BT has a fight on its hands if it wants to profit from its hyperlink 'invention'. It attracted a hornet's nest of derision and threatened litigation last week when it announced that it intends to collect a royalty from every US internet service provider (ISP) for their customers' use of hyperlinks and hypertext - the technology that links web content through clickable symbols and highlighted words.
BT says that a patent covering the principle of hyperlinking was applied for in 1976 by the General Post Office (GPO), the then state-owned UK telecoms operator split into BT and the Post Office in the 1980s. It was intended to protect the GPO's teletext services such as Viewdata and Prestel.
The claim was subsequently ratified in 1989 by the official US Patent and Trademark Office (PTO).
Legal experts on this side of the Atlantic believe that patent number 4,873,662 may hold water, and that it gives BT a justified claim for recompense for hyperlink usage in the US, where it is valid until 2006.
The patent has expired elsewhere. BT appointed specialist intellectual property licensing firm QED to validate its claim, and recover fees for hyperlink use in the US.
Michael Hulston, QED's MD, said: "BT certainly has a valid patent, which it has a right to try to enforce in its shareholders' interests. It should be applauded for knowing what its assets are, and for trying to realise something from them. It would surely be of more concern if it was doing nothing." He added that QED was currently approaching US internet service providers on an "amicable basis" to ask for "a reasonable royalty".
Stormy reception
QED's reception is likely to be stormy. Hyperlinks and hypertext are used by hundreds of thousands of US websites, making the potential size of BT's claim mind-boggling. Many in the US web community have hit back, saying BT's demands are ludicrous and unenforceable.
Others allege that the BT patent is invalidated by clear evidence of prior art - proof that someone else had the idea first.
US academic Ted Nelson's 1971 book Dream Machines, and its 1974 follow-up Computer Lib, are cited as the origin of the concept. Nelson even coined the word 'hypertext', say his supporters.
There are those who champion a paper published by another US academic, Vannevar Bush, called As We May Think. This saw the light of day in July 1945.
And it's not only Americans who are pouring cold water on BT's move. Eurolinux, a non-profit making alliance of European commercial software publishers, has offered BT withering "congratulations" for "providing the world with a brilliant proof of the absurdity of software patent (law) as it stands in the US".

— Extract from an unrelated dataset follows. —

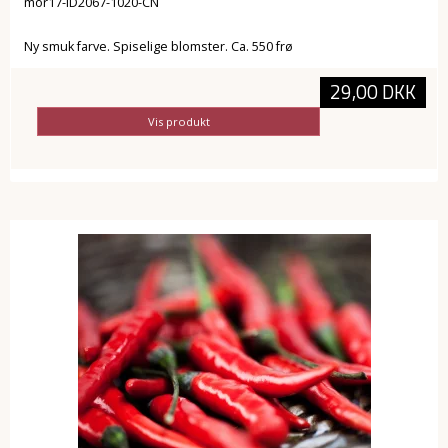
mor17-ID2067-1020-CN
Ny smuk farve. Spiselige blomster. Ca. 550 frø
29,00 DKK
Vis produkt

"BT's patent, by being so abstract and general, has given it the right to strangle the development of the web and a lot of related technologies," add Eurolinux.
Minimal effect
It is unlikely that BT's claim will go on to impair the development of the web, or seriously inconvenience US ISPs, but Eurolinux's main point is intact: BT's proceedings are yet another example of the wacky and dysfunctional world of hi-tech US patenting. Many examples illustrate that technology patenting in the US is seriously out of control.
The principle of patenting an invention dates back to the US of the late eighteenth century, and is enshrined in the country's constitution. It was intended that patenting would protect poor but ingenious individuals from being exploited by big business, by forcing a royalty out of any organisation using their patented invention commercially.
In the US today, this worthy idea has been turned on its head. The owner and enforcer of a patent is more likely to be a rapacious multinational seeking to beat off competition through aggressive litigation based on tenuous claims.
Hi-tech patents are used by players such as IBM, AT&T, Sun Microsystems and Microsoft on a prodigious scale to fend off the tiniest threat to their intellectual property. The victims are often not other technology giants, but small startups, freelance programmers or even enthusiastic amateurs who have, usually inadvertently, strayed onto their patch.
This can occur thanks both to the parlous state of the PTO and a huge rise in technology patent applications. Where once the law on copyrighting was adequate to protect technology innovation, now only a patent will do. At the beginning of the 1990s, there were a manageable 1600 software patents issued by the PTO annually. By 1997, this was 13,000, and last year's figure was around 22,500.
The PTO, operating on the same resources as a decade ago and staffed by poorly paid civil servants, is scarcely able to cope. Frivolous patent applications from big companies that can easily afford the costs involved are being approved, even though they had no business being filed in the first place.
Royalty payments
Protection of property is not applicants' only motivation. IBM makes some $1bn a year from royalties on its patents. The Linux developer community is at a disadvantage when competing with Microsoft, rendered vulnerable due to a refusal to patent its own work.
Tim Pearson, a council member of the ISP Association in the UK, and a vocal critic of BT's royalty claim, believes the patent problem is not confined to the US. "The mentality of 'patent everything' is spreading over here. The problem needs a drastic solution from someone with appropriate authority, perhaps the World Intellectual Property Organisation," he said.